Three days passed. Miller’s attorney arrived in Cowtown. We packed our bags and headed to the railroad depot.

“Can’t wait to get home.” I bounced from foot to foot missing Julia Ann.

“Home?” Jeremiah cracked his knuckles? “You promised to introduce us to Charles Goodnight, and I’m going to meet him with or without you!”

“Are you sure? You’re frail, not out of the woods yet!”

“I’m well enough. Wasn’t Goodnight the scout who tracked down the Comanche war chief Peta Nocona so Texas Ranger Sul Ross could kill him? I read all about the Battle of Pease River in a book.”

“Yes, that’s what Sul Ross claimed, although others swore Peta Nocona wasn’t even there. Goodnight told me once it should be called the Pease River Massacre, not a battle, cause it was mostly Indian woman and children killed.”

“I don’t care what anyone calls it,” Jeremiah retorted with a scathing tone.

“He’s still the man I want to meet.”

“Why?”

“He’s the only man I know, or should I say, you know, who can tell me how to track down Jim Miller and hang him from a tree without getting shot again.”

I agreed, but only if Jacob would return to Forest Hill and tell Julia Ann why our return trip home had been delayed.

The Stark brothers both agreed that was the best plan since I was the only one who was a friend of Charlie Goodnight.

“Now Jacob, don’t burden Julia Ann with the details of the gunfight. I’ll tell her later,” I pleaded. He nodded his understanding.

I added, “Perhaps we should not burden Charlie Goodnight with the gunfight details either. We could make our way over to the XIT Ranch instead. They sell Longhorn bulls and even Durhams. After all, the railway now makes its way all the way to Channing, Texas, the major shipping point for the XIT. I am sure we can find a few top-grade Longhorn bulls on their three million acres, with more than 150,000 head of cattle.”

None of this mattered to Jeremiah. All he could talk about was Jim Miller and Charles Goodnight. He couldn’t care less about the XIT or the south end of a northbound cow.

“What kind of person is he?” Jeremiah tightened his fist.

“Is who?”

“Goodnight. I want to know what to expect?”

“He’s a cowman. The kind you’d share blanket and bread with. His word is his bond, a handshake his contract. I trust Goodnight. He’s a Christian gentleman with an affable nature. But like all men, he has feet of clay.”

“How do you mean?”

“The flow of his tobacco juice doesn’t bother me, but his profanity can be troublesome. His salty language knows no boundaries: women, preachers, animals—it doesn’t matter.

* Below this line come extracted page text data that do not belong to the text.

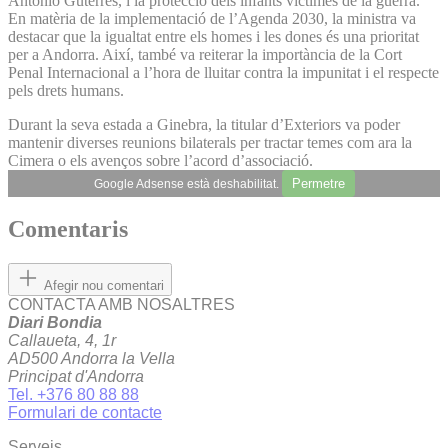
António Guterres, i la protecció dels infants víctimes de la guerra.
En matèria de la implementació de l’Agenda 2030, la ministra va
destacar que la igualtat entre els homes i les dones és una prioritat
per a Andorra. Així, també va reiterar la importància de la Cort
Penal Internacional a l’hora de lluitar contra la impunitat i el respecte
pels drets humans.
Durant la seva estada a Ginebra, la titular d’Exteriors va poder
mantenir diverses reunions bilaterals per tractar temes com ara la
Cimera o els avenços sobre l’acord d’associació.
Permetre
Google Adsense està deshabilitat.
Comentaris
Afegir nou comentari
CONTACTA AMB NOSALTRES
Diari Bondia
Callaueta, 4, 1r
AD500 Andorra la Vella
Principat d'Andorra
Tel. +376 80 88 88
Formulari de contacte
Serveis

“The rumors of him smoking fifty cigars a day are embellished—I’ve never seen him smoke more than twenty—in a row. He’s not a drunkard, although he will have a toddy occasionally. He has an abiding reverence for the Good Lord, but a healthy disdain for organized religion—yet he’s paid for two Baptist churches and keeps a room in his home for traveling preachers. He’s an enigma.”

“I don’t know what an enigma is. All I want to know is how to kill Miller without him killing me.”

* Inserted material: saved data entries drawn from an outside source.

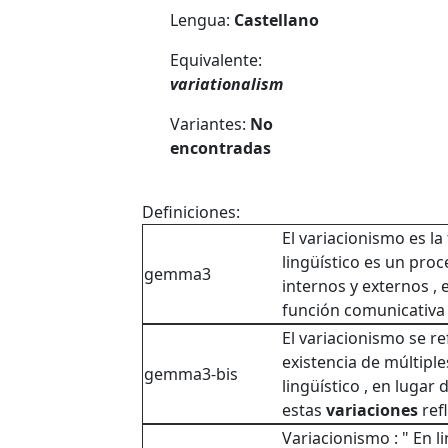
Lengua:
Castellano
Equivalente:
variationalism
Variantes:
No
encontradas
Definiciones:
El variacionismo es la
lingüístico es un proc
gemma3
internos y externos ,
función comunicativa 
El variacionismo se re
existencia de múltip
gemma3-bis
lingüístico , en lugar
estas
variaciones
ref
Variacionismo : " En li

As we pulled into the railhead and departed the train in Goodnight, Texas, we both noticed stacks of the Fort Worth Star-Telegram and the Goodnight News with bold headlines, “Gunfighter Kills Deacon Jim Miller.”

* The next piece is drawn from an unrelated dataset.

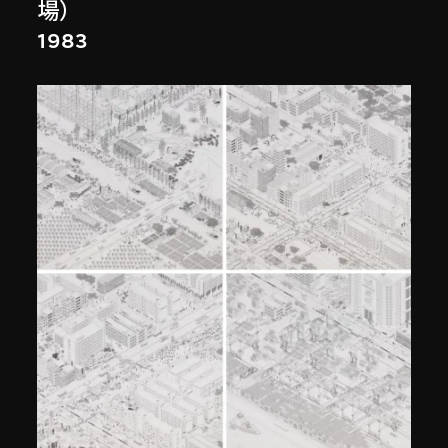
場）
1983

“Well, Jeremiah, my friend, someone beat you to it. Miller’s dead.”

“Read, on down the page. They’re saying that someone was me. How can that be? You can always believe what you read in newspapers, can’t you?”

To that, I rolled my eyes.

March 17, 1904
Armstrong County
Goodnight, Texas

Charlie met us at his front door. “Great to see you again, Daniel! I reckon your friend is Jeremiah Stark, the man who shot Jim Miller? The paper said he left Ft. Worth with you to visit me.”

“It’s me, sir, but he shot me, not me him.”

“I can see that. Newspapers never get it right except when they write about how handsome I am.” He smiled at his own humor.

“Well, come on and see my home. Molly has supper almost ready. She’s been over at Goodnight College much of the day. We just chartered the Goodnight Baptist Church to help run the school. Daniel, your great-grandpa would have liked that.”

“Yes, he would have. Glad to hear that, and it’s good to know your concern for education.”

“Truth is, it was Molly’s idea. Don’t get me wrong, I believe in education, although I only had six months of formal schooling. If I’d had more, maybe I would not have invested in Mexican gold and silver mining.

“Come, both of you. I want to show you my buffalo, elk, and antelope. Buffalo hunters have almost wiped the bison out! I shipped some to Yellowstone National Park. They have free-ranging there.”

Jeremiah kept a steady eye on the herd. “I’m impressed that you’ve preserved the bison.”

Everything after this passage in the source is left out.